The Kremlin said it would not discuss the conditions of a peace treaty drafted in the early months of the war in Ukraine after a Wall Street Journal report published on Friday revealed details of the proposed deal.
WSJ reported that Russia’s draft treaty, dated April 15, 2022, outlined Ukraine’s future as “permanently neutral,” limited to a smaller army, annexed Crimea remaining under Moscow’s control and Russian enshrined as one of the country's official languages.
Kyiv’s delegation stepped back from the negotiating table at the time, and the Kremlin accused Ukraine of abandoning the talks. Moscow has since blamed Ukraine’s Western allies for the breakdown in negotiations.

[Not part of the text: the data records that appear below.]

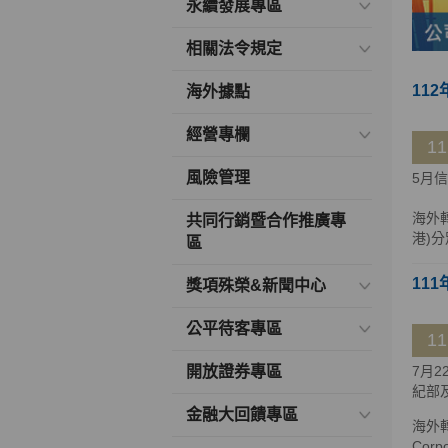
永續發展專區
相關法令規定
112
海外據點
經營專欄
1
風險管理
5月
海外
共同行銷暨合作推廣專
港)分
區
111
獎項殊榮&新聞中心
公平待客專區
1
開放證券專區
7月
紀部
金融大回饋專區
海外轉
Cor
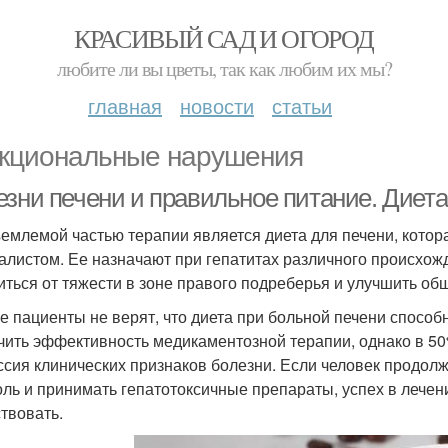
КРАСИВЫЙ САД И ОГОРОД
любите ли вы цветы, так как любим их мы?
главная
новости
статьи
кциональные нарушения
езни печени и правильное питание. Диета
емлемой частью терапии является диета для печени, котор
алистом. Ее назначают при гепатитах различного происхожд
иться от тяжести в зоне правого подреберья и улучшить об
е пациенты не верят, что диета при больной печени спосо
чить эффективность медикаментозной терапии, однако в 50
ссия клинических признаков болезни. Если человек продолж
оль и принимать гепатотоксичные препараты, успех в лече
ствовать.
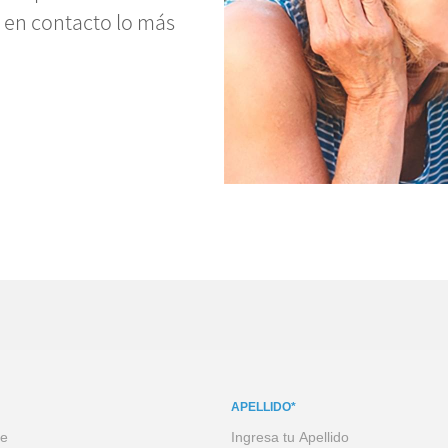
 en contacto lo más
APELLIDO*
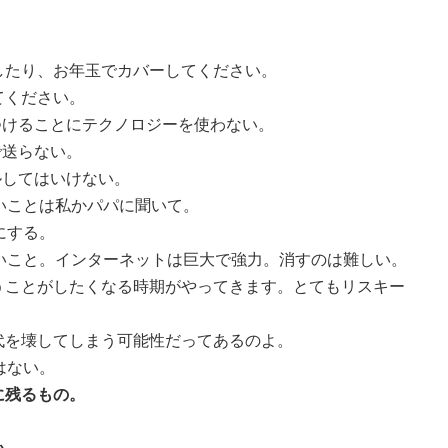
たり、お年玉でカバーしてください。
ください。
つけることにテクノロジーを使わない。
で送らない。
ルしてはいけない。
いことは私かパパに聞いて。
にする。
いこと。インターネットは巨大で強力。消すのは難しい。
ことがしたくなる時期がやってきます。とてもリスキー
を壊してしまう可能性だってあるのよ。
はない。
に残るもの。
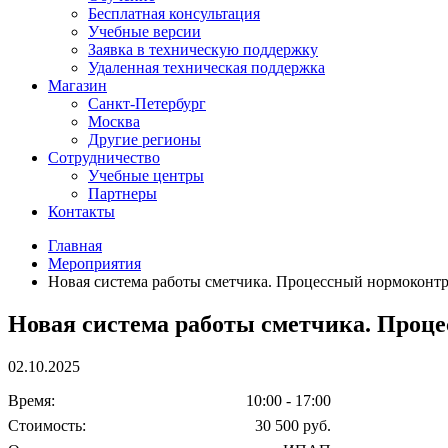
Бесплатная консультация
Учебные версии
Заявка в техническую поддержку
Удаленная техническая поддержка
Магазин
Санкт-Петербург
Москва
Другие регионы
Сотрудничество
Учебные центры
Партнеры
Контакты
Главная
Мероприятия
Новая система работы сметчика. Процессный нормоконт
Новая система работы сметчика. Проц
02.10.2025
Время:
10:00 - 17:00
Стоимость:
30 500 руб.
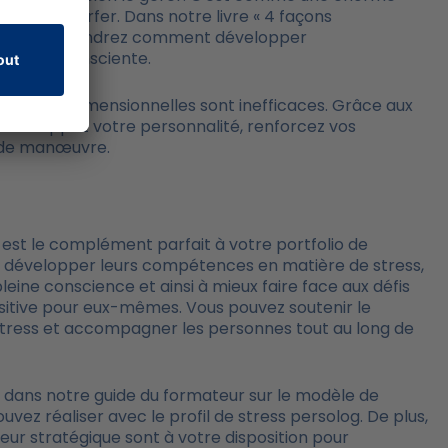
renez à la surfer. Dans notre livre « 4 façons
, vous apprendrez comment développer
ante et consciente.
ettes unidimensionnelles sont inefficaces. Grâce aux
 développez votre personnalité, renforcez vos
ge de manœuvre.
 est le complément parfait à votre portfolio de
à développer leurs compétences en matière de stress,
eine conscience et ainsi à mieux faire face aux défis
positive pour eux-mêmes. Vous pouvez soutenir le
ress et accompagner les personnes tout au long de
dans notre guide du formateur sur le modèle de
ez réaliser avec le profil de stress persolog. De plus,
ateur stratégique sont à votre disposition pour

Ukrainian President Volodymyr Zelensky has said Moscow should first stop bombing Ukrainian cities and infrastructure, blocking Ukraine’s Black Sea ports and threatening the use of nuclear weapons before resuming negotiations.
Kremlin spokesman Dmitry Peskov on Friday described the 2022 draft peace deal as “obsolete,” according to state media.
“Yes, there was an agreed text, but we wouldn’t like to publish it,” the Kommersant business daily quoted Peskov telling reporters when asked about WSJ’s reporting.
“There were certain conditions on the ground in March 2022, they’re different today,” he added, referring to the Russian forces’ initial struggles on the battlefield and eventual capture of parts of Ukrainian territories.
“The legal status of the [Donetsk, Luhansk, Kherson and Zaporizhzhia] territories that have become regions of the Russian Federation is written in the Constitution of our country,” Peskov said, referring to Moscow's widely condemned 2022 annexation of the four Ukrainian territories.